British Prime Minister Theresa May was seeking a deal with a small Northern Irish party Sunday to stay in power after losing her party’s parliamentary majority in a catastrophic electoral gamble just days before Brexit talks are set to start.

But with May’s personal authority in tatters, there were reports that moves were afoot within her Conservative Party to dislodge her, while opposition Labour leader Jeremy Corbyn was insisting she could be ousted and he could replace her.

May’s Downing Street office said Sunday she had spoken with Northern Ireland’s pro-Brexit, socially conservative Democratic Unionist Party (DUP) to discuss finalizing a deal when parliament returns Tuesday.

“We will welcome any such deal being agreed, as it will provide the stability and certainty the whole country requires as we embark on Brexit and beyond,” Downing Street said in a statement.

“As and when details are finalized both parties will put them forward,” it said, referring to May’s Conservative Party and the DUP.

The timing is challenging, with Britain due to start negotiating the terms of its exit from the European Union with the bloc’s 27 other members on June 19.

The Conservatives won 318 House of Commons seats in Thursday’s election, eight short of an outright majority. Labour, the main opposition party, won 262. The DUP won 10.

Corbyn wants a chance

Labour’s Corbyn told the Sunday Mirror newspaper he saw a route to power himself, although it was not clear how he would command the support of a majority of members of parliament.

Labour’s tally, even when added to those of potential allies such as the Scottish National Party and other smaller parties, was still short of a majority.

“I can still be prime minister. This is still on. Absolutely,” Corbyn was quoted as saying.

He said his party would seek to vote down May’s Queen’s Speech, or program for government, when she presents it to parliament. If that succeeded, May would be expected to stand aside and let Corbyn try to win the backing of a majority of members of parliament to form a government.

Snap election decision

May had called the snap election with a view to increasing the narrow majority she inherited from her predecessor David Cameron. At the start of the campaign, she was enjoying poll leads of 20 points or more over the main opposition Labour Party.

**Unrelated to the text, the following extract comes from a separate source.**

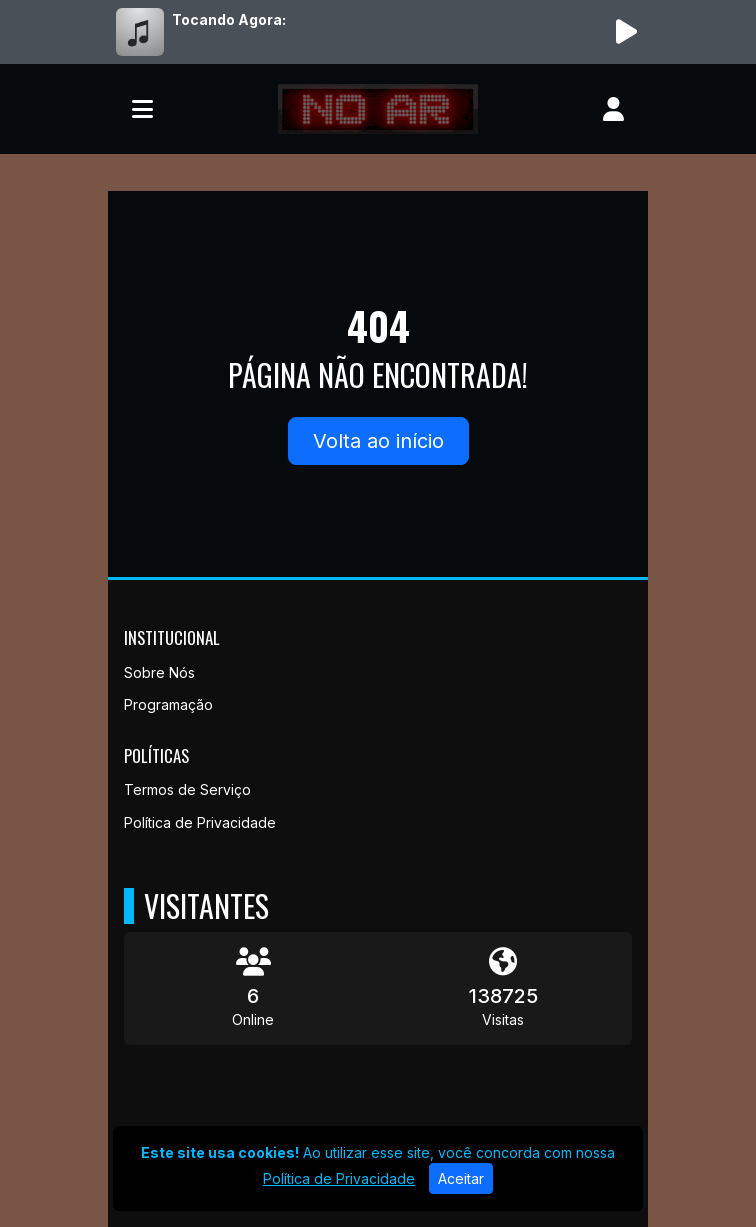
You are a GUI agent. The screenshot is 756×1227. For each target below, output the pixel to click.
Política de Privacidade (200, 822)
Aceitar (461, 1178)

But after a poor campaign and an unexpectedly stiff challenge from the opposition Labour Party under leader Jeremy Corbyn, her plan went disastrously wrong, leaving her unable to form a sustainable government without DUP support.

Brexit talks loom

The timing is challenging, with Britain set to start negotiating the terms of its exit from the European Union with the bloc’s 27 other members June 19.

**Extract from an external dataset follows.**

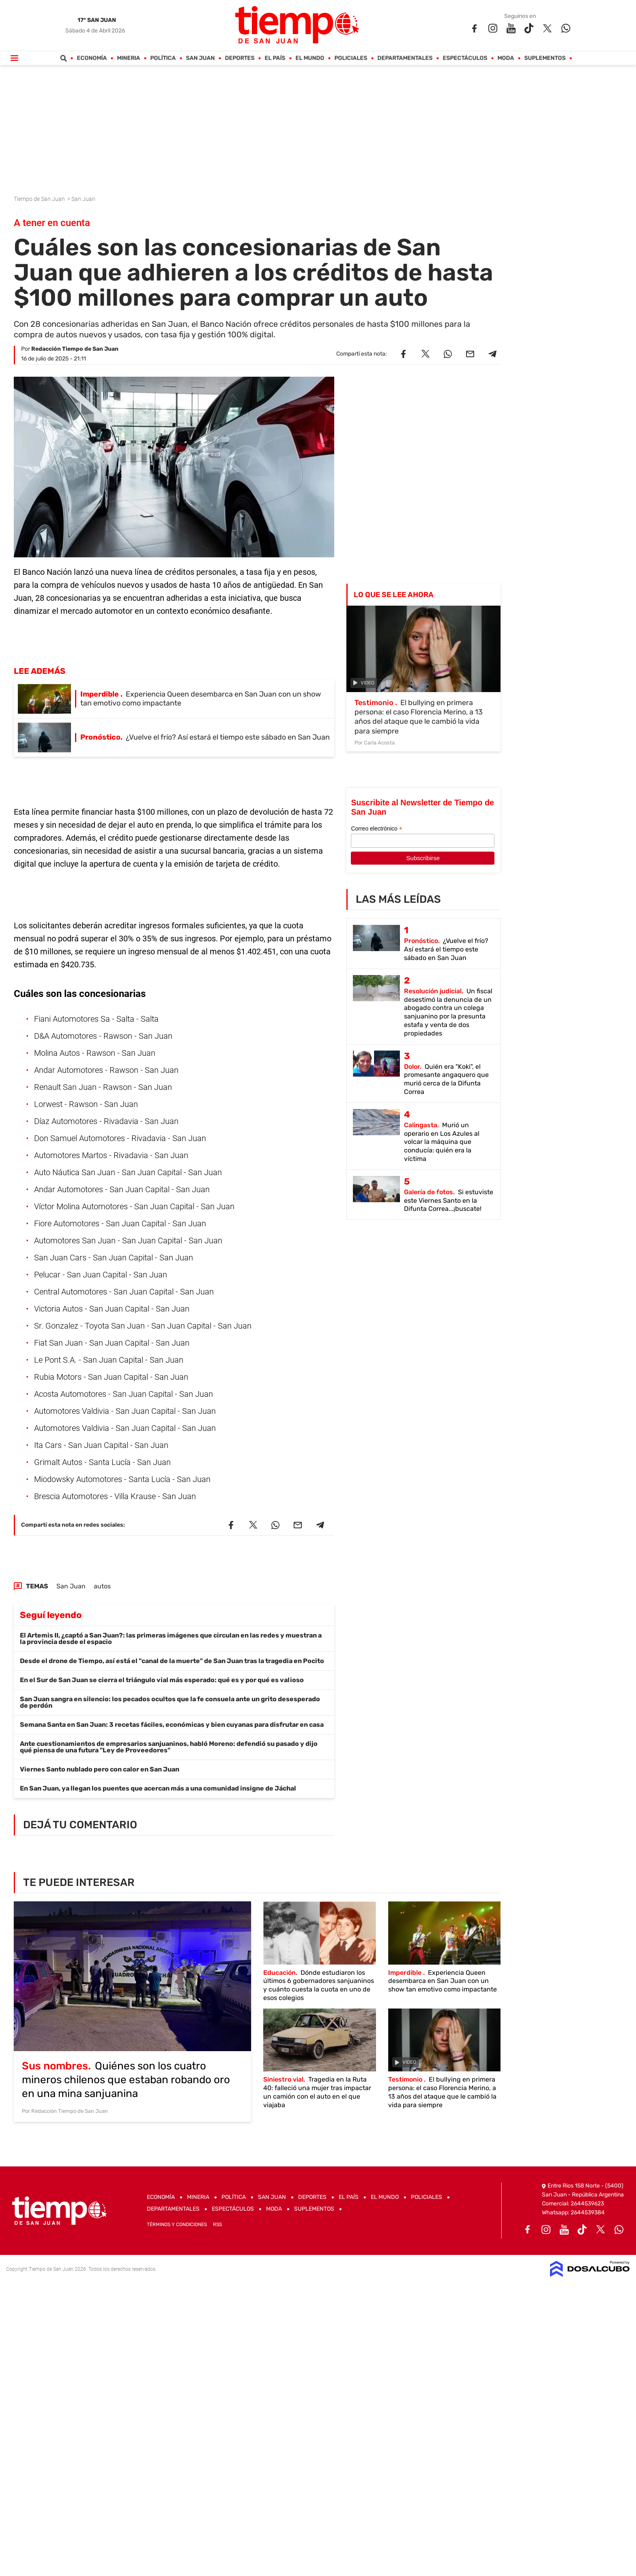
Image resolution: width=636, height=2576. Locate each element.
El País (275, 58)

The Conservatives now plan to reach a so-called confidence and supply agreement with the DUP, which would involve it supporting a Conservative minority government on key votes in parliament but not forming a formal coalition.

After an initial round of discussions, Downing Street had said Saturday that the “principles of an outline agreement” had been agreed with the DUP.

No deal with DUP yet

On Sunday, DUP leader Arlene Foster told Sky News that the talks were ongoing and that she would be traveling to London to meet May at her official Downing Street residence on Tuesday.

“We had very good discussions yesterday with the Conservative Party in relation to how we could support them in forming a national government, one that would bring stability to the nation and those discussions continue. We have made good progress but the discussions continue,”  Foster said.

While that to-and-fro was unfolding, several British newspapers were reporting that some prominent Conservatives, including Foreign Secretary Boris Johnson and Brexit minister David Davis, were being urged by supporters to challenge May for the party leadership.

Johnson dismissed the reports as “tripe,” tweeting late Saturday that he was backing May.

The prime minister also lost two top aides Saturday. Nick Timothy and Fiona Hill quit following sustained criticism within the party of the campaign.

Gavin Barwell was named new chief of staff. The Conservative lawmaker who lost his seat Thursday and has experience working as a party enforcer in parliament.